Media outlets within the government's sphere of influence have ignored court orders for them to publish retractions of fabricated stories, especially about the Hizmet movement after the corruption scandals that were made public on Dec. 17 and Dec. 25.
Media outlets like Sabah, Yeni Akit, Yeni Şafak and Takvim are among other news organizations with close affiliations with the government that have shrugged off over 30 judgments about publishing corrections of stories that contain slanderous remarks about Muslim scholar Fethullah Gülen, whose teachings inspired the Hizmet movement.
Hizmet is a voluntary movement that spreads ideas of interfaith dialogue and the significance of education in combatting global poverty and ignorance.
According to the law, media organizations must publish statements that refute the previously published stories if ordered to do so by a court ruling. These refutations must be on the same page, with the same size and font as the original story. If they fail to do so, they can be fined somewhere between TL 50,000 and 150,000 depending on the severity and reach of the story and the type of publication. The money collected from papers that fail to publish official denials goes to the Treasury as revenue.
For every unpublished refutation of a story about the Hizmet movement Gülen's lawyers have initiated legal proceedings.

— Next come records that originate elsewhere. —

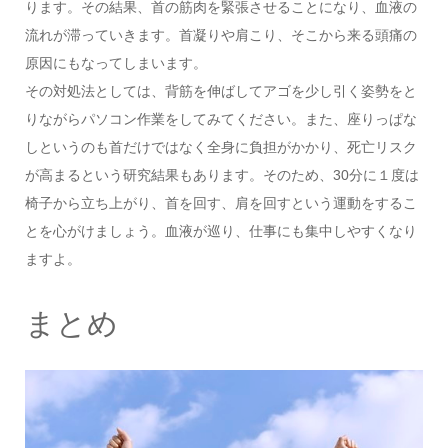
ります。その結果、首の筋肉を緊張させることになり、血液の
流れが滞っていきます。首凝りや肩こり、そこから来る頭痛の
原因にもなってしまいます。
その対処法としては、背筋を伸ばしてアゴを少し引く姿勢をと
りながらパソコン作業をしてみてください。また、座りっぱな
しというのも首だけではなく全身に負担がかかり、死亡リスク
が高まるという研究結果もあります。そのため、30分に１度は
椅子から立ち上がり、首を回す、肩を回すという運動をするこ
とを心がけましょう。血液が巡り、仕事にも集中しやすくなり
ますよ。
まとめ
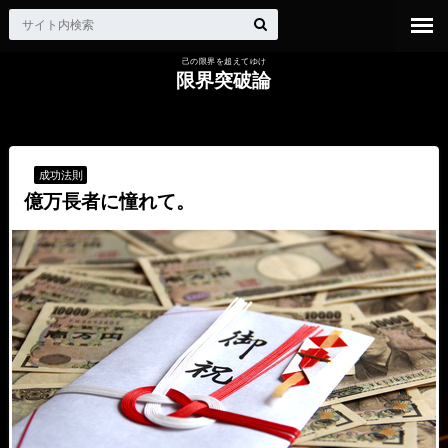
己の限界を超えてゆけ
限界突破論
HOME
成功法則
億万長者に憧れて。
成功法則
億万長者に憧れて。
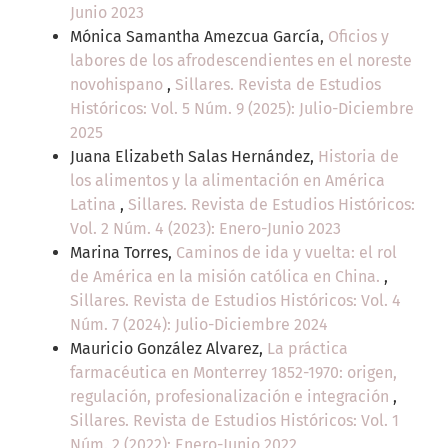
Junio 2023
Mónica Samantha Amezcua García,
Oficios y
labores de los afrodescendientes en el noreste
novohispano
,
Sillares. Revista de Estudios
Históricos: Vol. 5 Núm. 9 (2025): Julio-Diciembre
2025
Juana Elizabeth Salas Hernández,
Historia de
los alimentos y la alimentación en América
Latina
,
Sillares. Revista de Estudios Históricos:
Vol. 2 Núm. 4 (2023): Enero-Junio 2023
Marina Torres,
Caminos de ida y vuelta: el rol
de América en la misión católica en China.
,
Sillares. Revista de Estudios Históricos: Vol. 4
Núm. 7 (2024): Julio-Diciembre 2024
Mauricio González Alvarez,
La práctica
farmacéutica en Monterrey 1852-1970: origen,
regulación, profesionalización e integración
,
Sillares. Revista de Estudios Históricos: Vol. 1
Núm. 2 (2022): Enero-Junio 2022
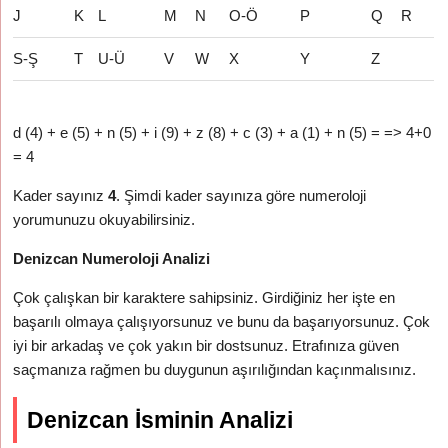
J
K
L
M
N
O-Ö
P
Q
R
S-Ş
T
U-Ü
V
W
X
Y
Z
d (4) + e (5) + n (5) + i (9) + z (8) + c (3) + a (1) + n (5) = => 4+0
= 4
Kader sayınız
4
. Şimdi kader sayınıza göre numeroloji
yorumunuzu okuyabilirsiniz.
Denizcan Numeroloji Analizi
Çok çalışkan bir karaktere sahipsiniz. Girdiğiniz her işte en
başarılı olmaya çalışıyorsunuz ve bunu da başarıyorsunuz. Çok
iyi bir arkadaş ve çok yakın bir dostsunuz. Etrafınıza güven
saçmanıza rağmen bu duygunun aşırılığından kaçınmalısınız.
Denizcan İsminin Analizi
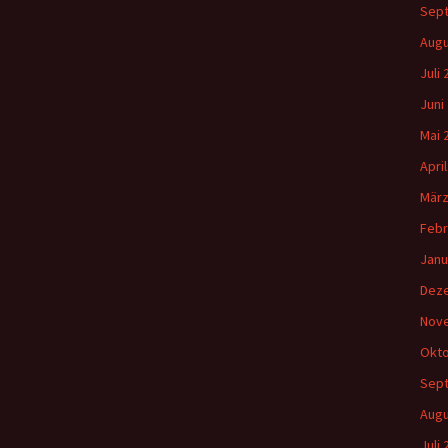
Sep
Augu
Juli
Juni
Mai 
Apri
März
Febr
Janu
Dez
Nov
Okto
Sep
Augu
Juli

Gülen's lawyers have won more than 100 lawsuits about stories that aimed to defame their client with assertions like attempting a coup d'etat, managing a terrorist organization, etc. Legally wiretapped tape recordings, which were made public in the corruption files, revealed that some newspapers follow direct orders from the government and President Recep Tayyip Erdoğan. Now it appears that they are either not heeding these court orders or publishing the refutations in small font in obscure parts of the papers, even if the original articles were front page headline news.